Action item:
Please repeat the line that has "ons monumentale pand in een sfeervolle" and all lines after it, exactly as they appear, through the end of the entries.

Recorded information:
···

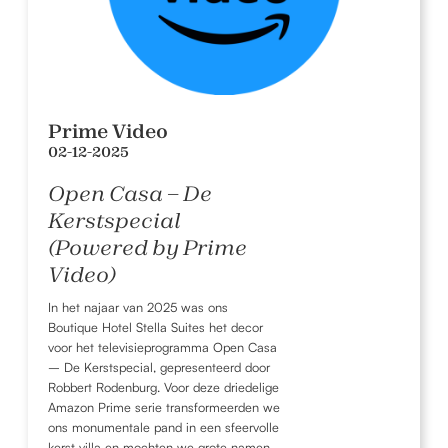
Prime Video
02-12-2025
Open Casa – De
Kerstspecial
(Powered by Prime
Video)
In het najaar van 2025 was ons
Boutique Hotel Stella Suites het decor
voor het televisieprogramma Open Casa
– De Kerstspecial, gepresenteerd door
Robbert Rodenburg. Voor deze driedelige
Amazon Prime serie transformeerden we
ons monumentale pand in een sfeervolle
kerst villa en mochten we grote namen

···

Solution to the exercise:
ons monumentale pand in een sfeervolle
kerst villa en mochten we grote namen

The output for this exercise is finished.